I'm still learning to use caret package through The caret Package by Max Kuhn and got stuck in 16.2 Partial Least Squares Discriminant Analysis section while trying to predict using the plsBayesFit model through predict(plsBayesFit, head(testing), type = "prob") as shown in the book as well.

The data used is data(Sonar) from mlbench package, with the data being split as:

inTrain <- createDataPartition(Sonar$Class, p = 2/3, list = FALSE)

sonarTrain <- Sonar[ inTrain, -ncol(Sonar)]
sonarTest  <- Sonar[-inTrain, -ncol(Sonar)]
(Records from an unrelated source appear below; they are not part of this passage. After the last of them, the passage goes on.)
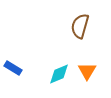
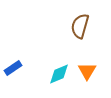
blue rectangle: rotated 66 degrees counterclockwise
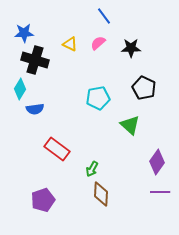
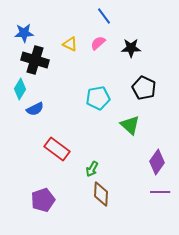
blue semicircle: rotated 18 degrees counterclockwise
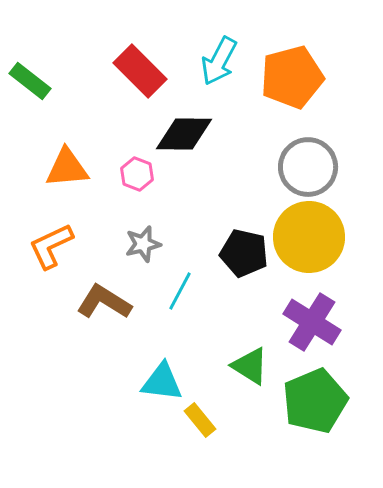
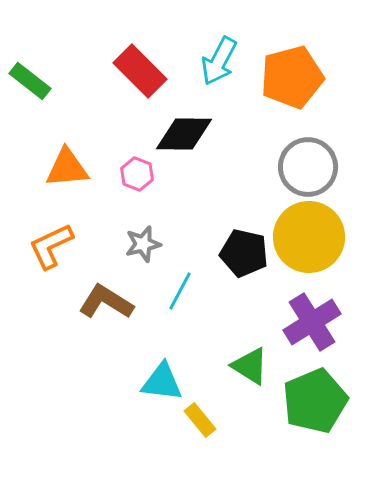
brown L-shape: moved 2 px right
purple cross: rotated 26 degrees clockwise
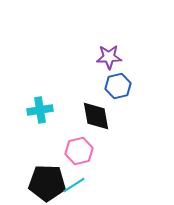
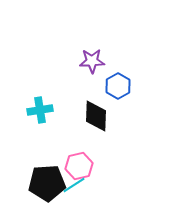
purple star: moved 17 px left, 4 px down
blue hexagon: rotated 15 degrees counterclockwise
black diamond: rotated 12 degrees clockwise
pink hexagon: moved 15 px down
black pentagon: rotated 6 degrees counterclockwise
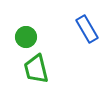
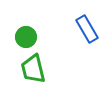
green trapezoid: moved 3 px left
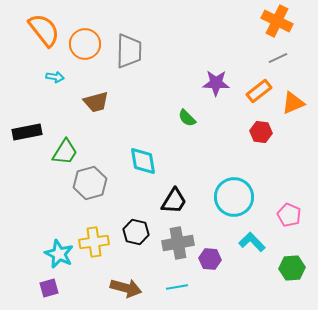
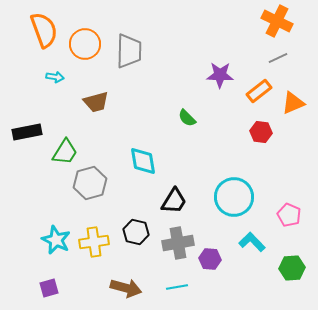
orange semicircle: rotated 18 degrees clockwise
purple star: moved 4 px right, 8 px up
cyan star: moved 3 px left, 14 px up
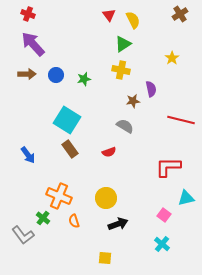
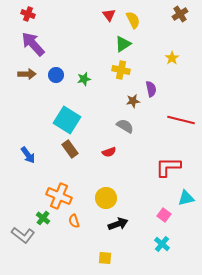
gray L-shape: rotated 15 degrees counterclockwise
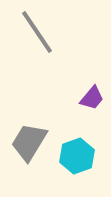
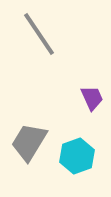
gray line: moved 2 px right, 2 px down
purple trapezoid: rotated 64 degrees counterclockwise
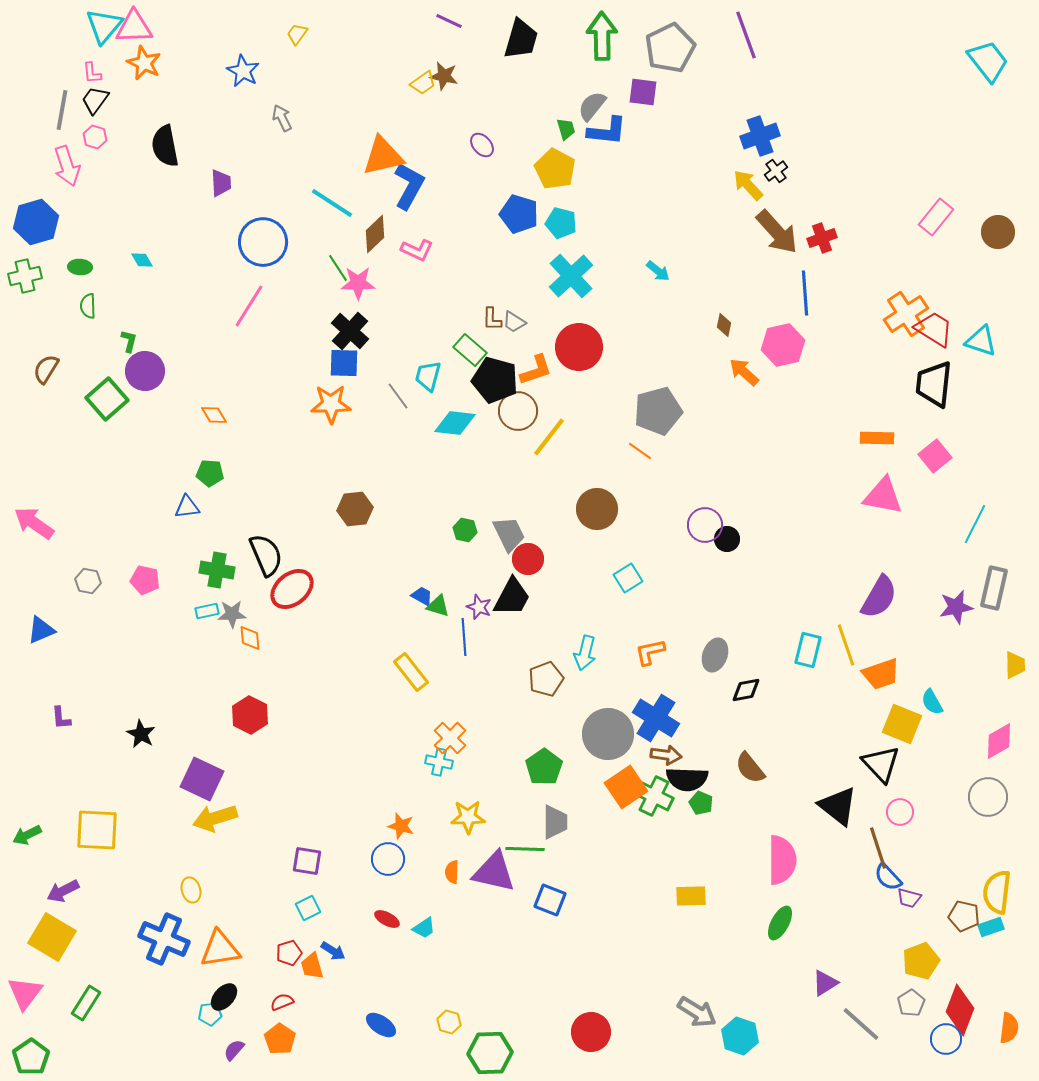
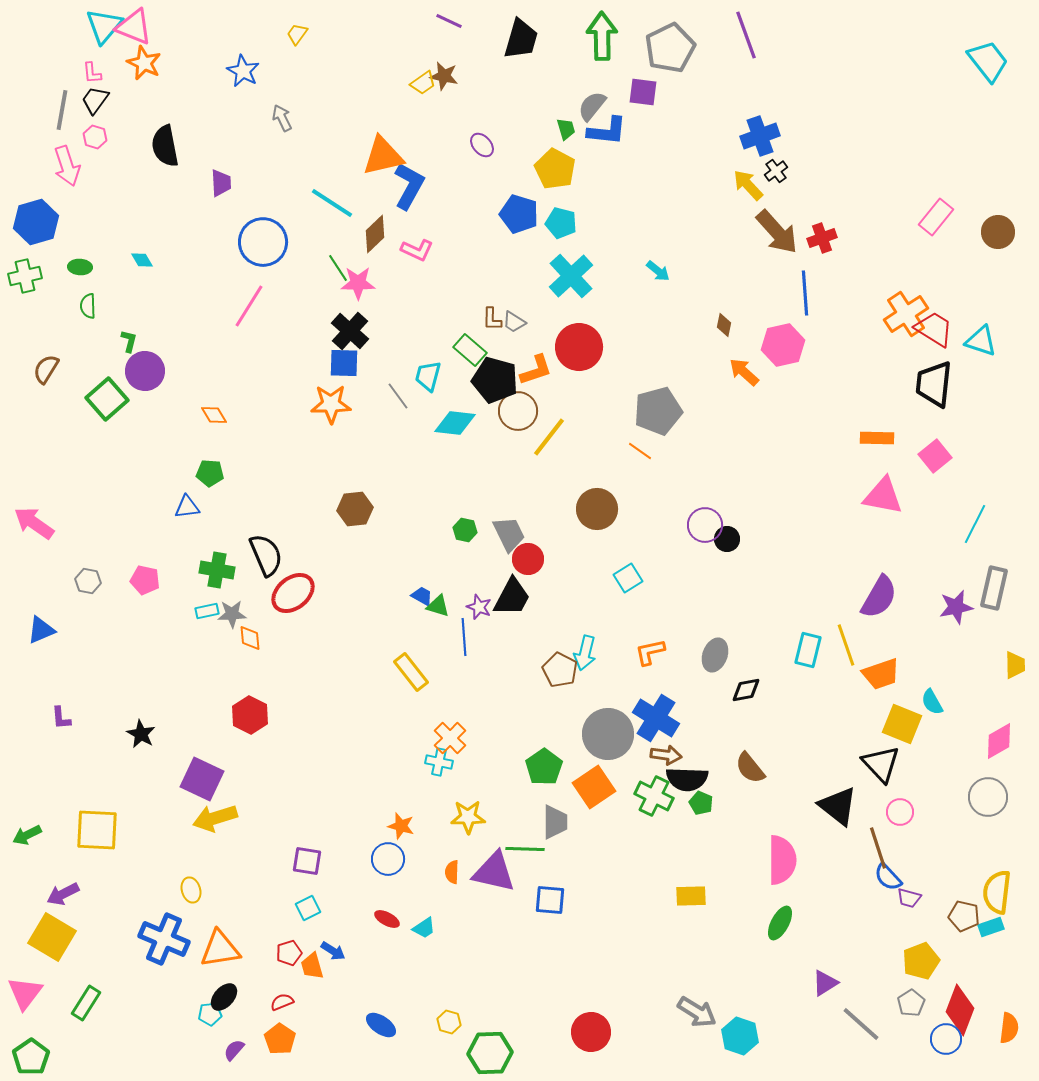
pink triangle at (134, 27): rotated 24 degrees clockwise
red ellipse at (292, 589): moved 1 px right, 4 px down
brown pentagon at (546, 679): moved 14 px right, 9 px up; rotated 24 degrees counterclockwise
orange square at (626, 787): moved 32 px left
purple arrow at (63, 891): moved 3 px down
blue square at (550, 900): rotated 16 degrees counterclockwise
trainClass <- Sonar[ inTrain, "Class"]
testClass  <- Sonar[-inTrain, "Class"]

and then preprocessed as follows:

centerScale <- preProcess(sonarTrain)
centerScale

training <- predict(centerScale, sonarTrain)
testing <- predict(centerScale, sonarTest)

after this the model is trained using plsBayesFit <- plsda(training, trainClass, ncomp = 20, probMethod = "Bayes"), followed by predicted using predict(plsBayesFit, head(testing), type = "prob").

When I'm trying to do this I get the following error: Error in predict.NaiveBayes(object$probModel[[ncomp[i]]], as.data.frame(tmpPred[, : Not all variable names used in object found in newdata

I've checked both the training and testing sets to check for any missing variable but there isn't any. I've also tried to predict using the 2.7.1 version of pls package which was used to render the book at that time but that too is giving me same error. What's happening?


Solution

  • I've tried to replicate your problem using different models, as I have encountered this error as well, but I failed; and caret seems to behave differently now from when I used it.

    In any case stumbled upon this Github-issues here, and it seems like that there is a specific problem with the klaR-package. So my guess is that this is simply a bug - and nothing that can be readily fixed here!